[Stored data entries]
◇ ◇ ◇
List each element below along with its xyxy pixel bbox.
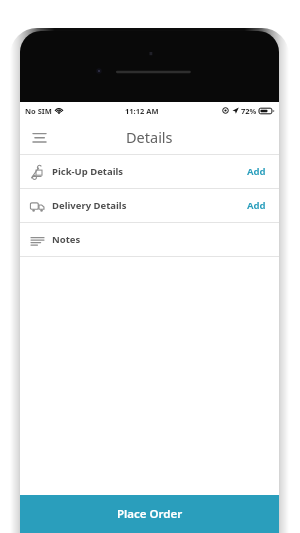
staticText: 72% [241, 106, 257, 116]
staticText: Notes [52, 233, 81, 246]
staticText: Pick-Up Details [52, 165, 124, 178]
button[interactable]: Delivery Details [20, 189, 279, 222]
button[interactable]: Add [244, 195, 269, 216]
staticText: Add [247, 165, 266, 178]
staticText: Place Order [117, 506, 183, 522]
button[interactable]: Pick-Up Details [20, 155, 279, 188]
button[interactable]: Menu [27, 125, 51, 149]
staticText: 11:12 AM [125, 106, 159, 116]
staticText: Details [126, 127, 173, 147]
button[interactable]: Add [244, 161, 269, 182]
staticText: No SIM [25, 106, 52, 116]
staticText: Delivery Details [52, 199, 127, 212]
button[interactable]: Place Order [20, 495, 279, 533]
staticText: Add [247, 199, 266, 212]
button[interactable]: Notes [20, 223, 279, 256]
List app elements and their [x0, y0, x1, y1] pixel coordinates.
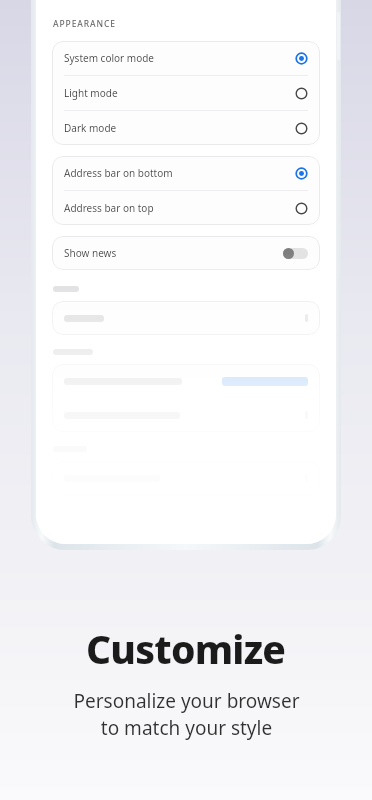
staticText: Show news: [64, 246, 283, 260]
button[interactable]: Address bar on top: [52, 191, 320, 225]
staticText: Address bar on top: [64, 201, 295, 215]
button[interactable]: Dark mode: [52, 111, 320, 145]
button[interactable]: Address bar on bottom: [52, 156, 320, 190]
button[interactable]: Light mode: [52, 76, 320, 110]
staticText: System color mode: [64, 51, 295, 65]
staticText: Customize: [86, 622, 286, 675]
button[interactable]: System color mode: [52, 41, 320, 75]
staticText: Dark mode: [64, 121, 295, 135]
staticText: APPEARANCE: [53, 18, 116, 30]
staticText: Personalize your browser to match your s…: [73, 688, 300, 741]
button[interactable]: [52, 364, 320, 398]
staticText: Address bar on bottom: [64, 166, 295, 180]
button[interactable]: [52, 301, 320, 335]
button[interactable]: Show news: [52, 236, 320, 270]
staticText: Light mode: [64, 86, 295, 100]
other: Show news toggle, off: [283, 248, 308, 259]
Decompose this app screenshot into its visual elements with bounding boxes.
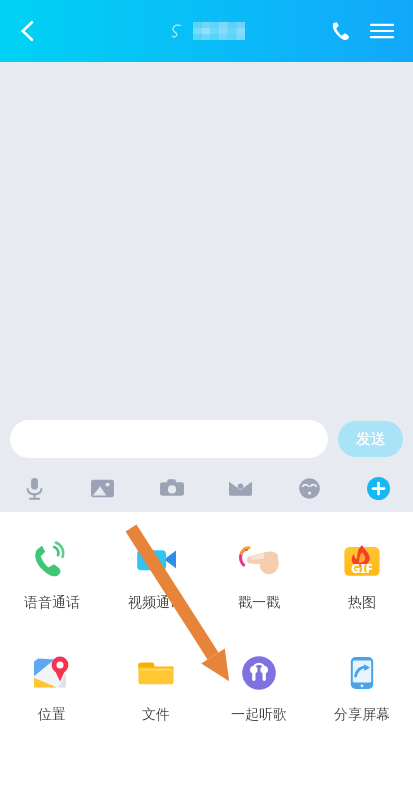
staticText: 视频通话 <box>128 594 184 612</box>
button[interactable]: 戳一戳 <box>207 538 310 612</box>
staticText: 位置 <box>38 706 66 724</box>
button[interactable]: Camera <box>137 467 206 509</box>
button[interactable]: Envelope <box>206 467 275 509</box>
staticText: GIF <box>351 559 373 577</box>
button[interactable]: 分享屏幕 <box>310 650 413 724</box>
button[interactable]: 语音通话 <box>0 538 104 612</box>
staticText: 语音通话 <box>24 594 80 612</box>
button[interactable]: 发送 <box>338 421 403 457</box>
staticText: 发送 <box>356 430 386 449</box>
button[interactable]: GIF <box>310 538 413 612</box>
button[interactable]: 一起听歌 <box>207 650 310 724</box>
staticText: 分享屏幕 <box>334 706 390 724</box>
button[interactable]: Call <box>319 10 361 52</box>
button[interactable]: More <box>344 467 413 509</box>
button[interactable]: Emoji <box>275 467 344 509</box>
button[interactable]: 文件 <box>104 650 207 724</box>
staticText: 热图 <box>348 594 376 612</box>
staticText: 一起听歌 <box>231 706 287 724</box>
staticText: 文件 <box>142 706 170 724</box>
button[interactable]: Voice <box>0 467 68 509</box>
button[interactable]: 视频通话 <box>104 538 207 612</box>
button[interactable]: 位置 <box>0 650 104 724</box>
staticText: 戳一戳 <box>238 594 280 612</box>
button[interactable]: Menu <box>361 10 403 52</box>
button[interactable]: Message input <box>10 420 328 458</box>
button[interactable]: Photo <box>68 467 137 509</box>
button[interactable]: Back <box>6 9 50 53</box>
◇ ◇ ◇
- **Problem description**
Number of lines above with the word "Show": supply it alone.

- **Reply**
3